__Instructions for the task__. Line by line, transcribe the listing below exactly.

[Recorded information — start]

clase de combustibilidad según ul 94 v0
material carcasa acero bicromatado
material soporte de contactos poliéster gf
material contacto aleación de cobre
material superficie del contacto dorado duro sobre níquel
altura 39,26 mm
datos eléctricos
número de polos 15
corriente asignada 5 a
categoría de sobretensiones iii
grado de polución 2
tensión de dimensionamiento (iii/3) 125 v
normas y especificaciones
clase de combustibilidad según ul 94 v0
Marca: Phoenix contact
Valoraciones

[Recorded information — finish]

__Solution to this exercise__.
clase de combustibilidad según ul 94 v0
material carcasa acero bicromatado
material soporte de contactos poliéster gf
material contacto aleación de cobre
material superficie del contacto dorado duro sobre níquel
altura 39,26 mm
datos eléctricos
número de polos 15
corriente asignada 5 a
categoría de sobretensiones iii
grado de polución 2
tensión de dimensionamiento (iii/3) 125 v
normas y especificaciones
clase de combustibilidad según ul 94 v0
Marca: Phoenix contact
Valoraciones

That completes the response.